[[ Dataset entries, beginning ]]

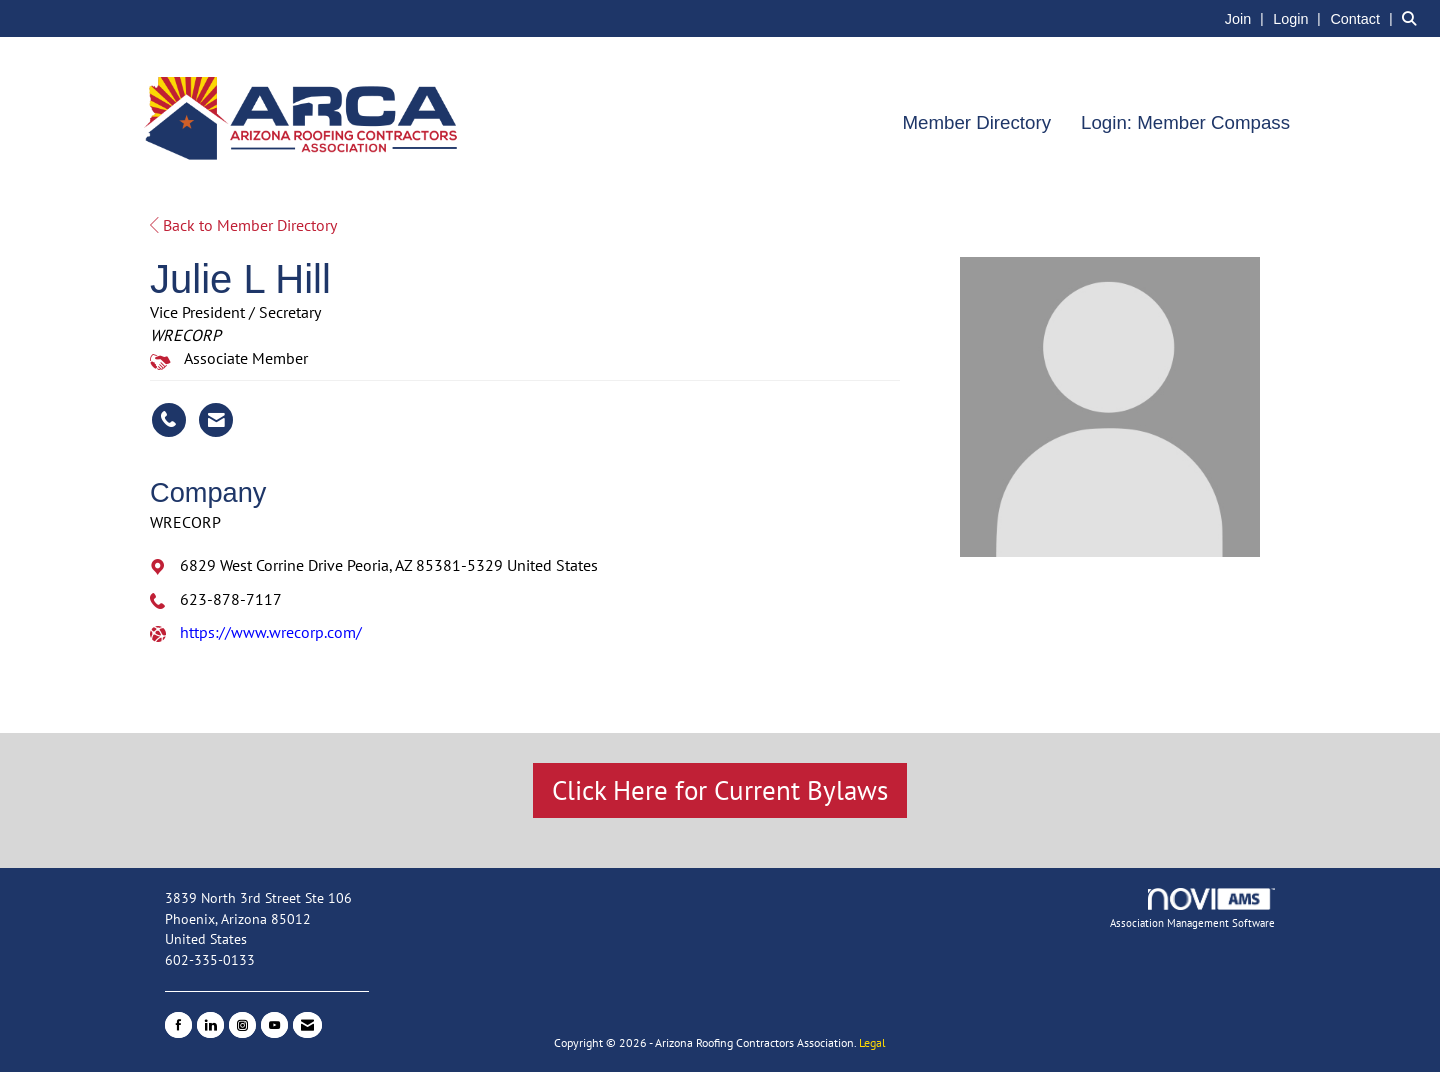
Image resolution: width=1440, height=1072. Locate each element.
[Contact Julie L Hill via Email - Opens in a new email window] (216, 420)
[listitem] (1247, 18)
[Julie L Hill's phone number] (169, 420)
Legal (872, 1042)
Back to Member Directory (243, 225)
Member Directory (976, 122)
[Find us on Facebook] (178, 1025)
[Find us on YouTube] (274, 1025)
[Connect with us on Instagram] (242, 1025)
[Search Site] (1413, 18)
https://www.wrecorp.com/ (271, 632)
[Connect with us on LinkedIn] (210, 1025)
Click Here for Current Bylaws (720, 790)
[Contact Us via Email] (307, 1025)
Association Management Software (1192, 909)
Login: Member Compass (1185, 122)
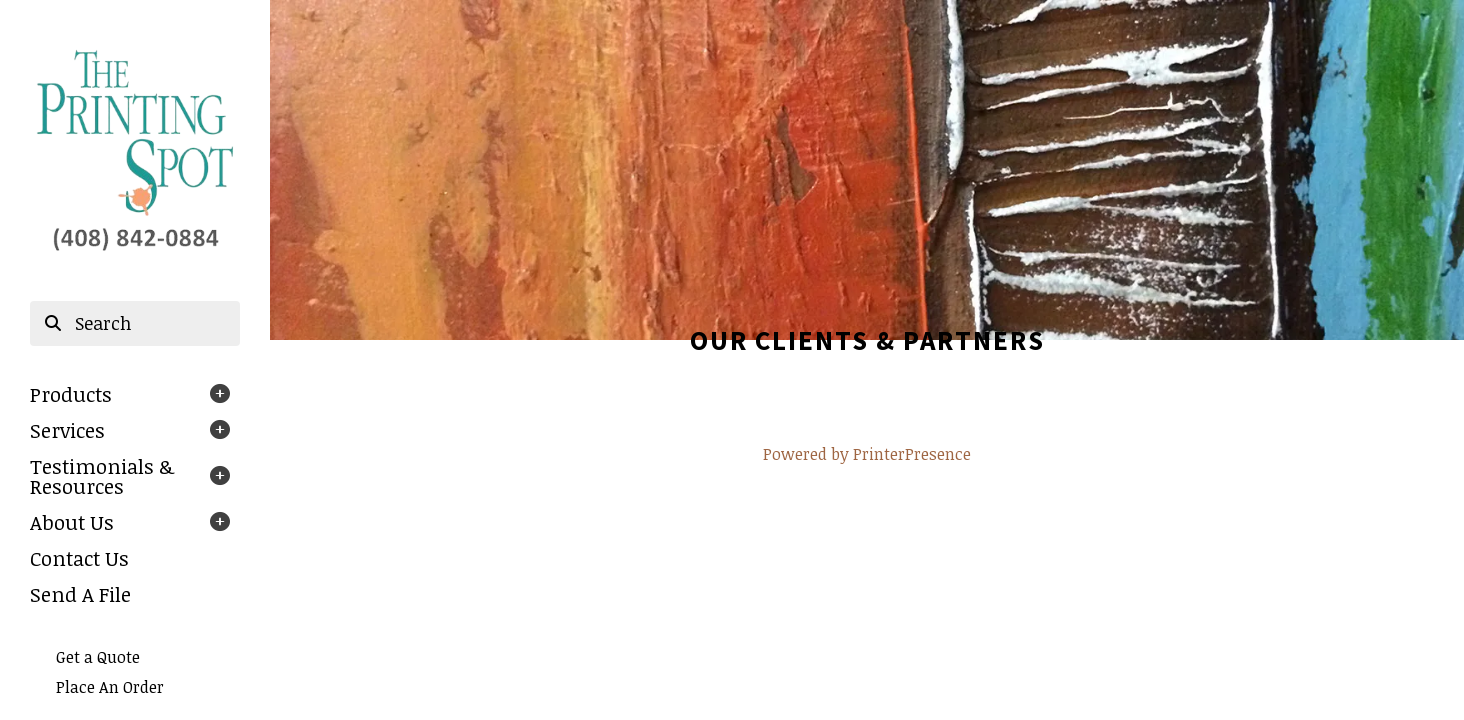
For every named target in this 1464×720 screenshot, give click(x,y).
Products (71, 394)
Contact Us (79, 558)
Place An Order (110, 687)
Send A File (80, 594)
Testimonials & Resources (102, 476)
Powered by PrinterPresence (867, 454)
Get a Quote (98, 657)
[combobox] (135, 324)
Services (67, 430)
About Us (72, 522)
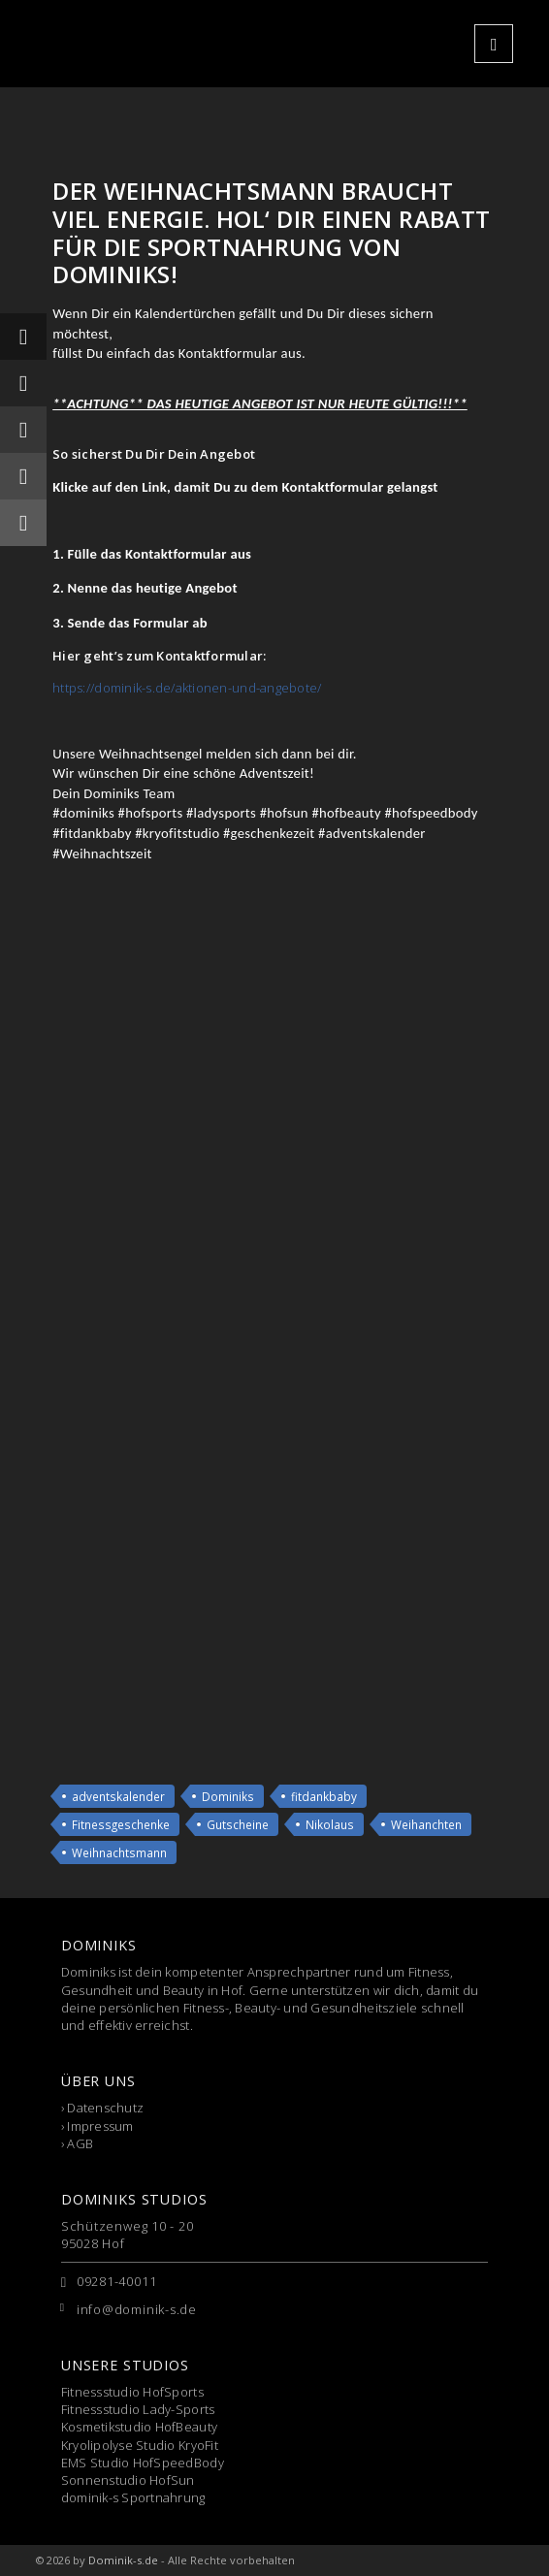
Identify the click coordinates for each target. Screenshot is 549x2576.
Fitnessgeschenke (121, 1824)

[[ Dataset entries, end ]]
[[ Dataset entries, beginning ]]

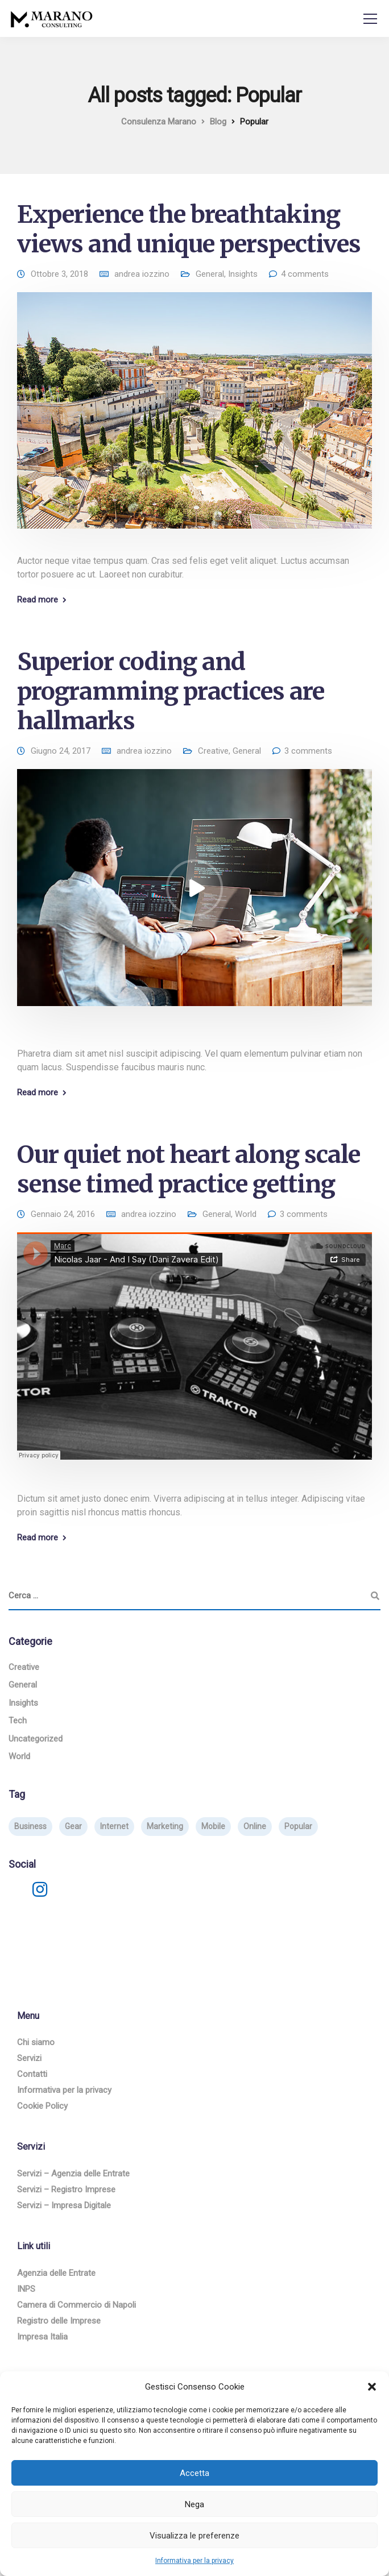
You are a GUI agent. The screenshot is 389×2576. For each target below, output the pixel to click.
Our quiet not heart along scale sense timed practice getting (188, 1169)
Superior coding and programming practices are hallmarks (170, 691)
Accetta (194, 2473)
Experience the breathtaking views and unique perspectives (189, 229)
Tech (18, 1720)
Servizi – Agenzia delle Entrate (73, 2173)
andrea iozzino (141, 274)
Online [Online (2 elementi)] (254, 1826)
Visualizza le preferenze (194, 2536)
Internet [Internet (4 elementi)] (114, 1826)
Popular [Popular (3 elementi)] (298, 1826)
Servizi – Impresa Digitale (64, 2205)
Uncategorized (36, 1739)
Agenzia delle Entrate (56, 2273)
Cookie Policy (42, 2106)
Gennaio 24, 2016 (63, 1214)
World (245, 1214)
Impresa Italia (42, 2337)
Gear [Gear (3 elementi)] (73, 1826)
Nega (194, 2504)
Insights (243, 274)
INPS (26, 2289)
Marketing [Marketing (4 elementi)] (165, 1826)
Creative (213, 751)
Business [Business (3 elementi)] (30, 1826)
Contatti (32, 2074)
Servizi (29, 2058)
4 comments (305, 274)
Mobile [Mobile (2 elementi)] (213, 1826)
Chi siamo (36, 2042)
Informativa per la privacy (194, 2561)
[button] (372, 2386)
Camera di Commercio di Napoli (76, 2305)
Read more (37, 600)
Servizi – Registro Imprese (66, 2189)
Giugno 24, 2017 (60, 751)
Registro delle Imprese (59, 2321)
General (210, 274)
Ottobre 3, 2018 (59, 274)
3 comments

[[ Dataset entries, end ]]

* **Your objective**: Using the listing above, return word for word each line from the one that has "Gennaio 24, 2016 (63, 1214)" through the one that has "Business [Business (3 elementi)] (30, 1826)", and no line outside that range.

* **Response area**:
Gennaio 24, 2016 (63, 1214)
World (245, 1214)
Impresa Italia (42, 2337)
Gear [Gear (3 elementi)] (73, 1826)
Nega (194, 2504)
Insights (243, 274)
INPS (26, 2289)
Marketing [Marketing (4 elementi)] (165, 1826)
Creative (213, 751)
Business [Business (3 elementi)] (30, 1826)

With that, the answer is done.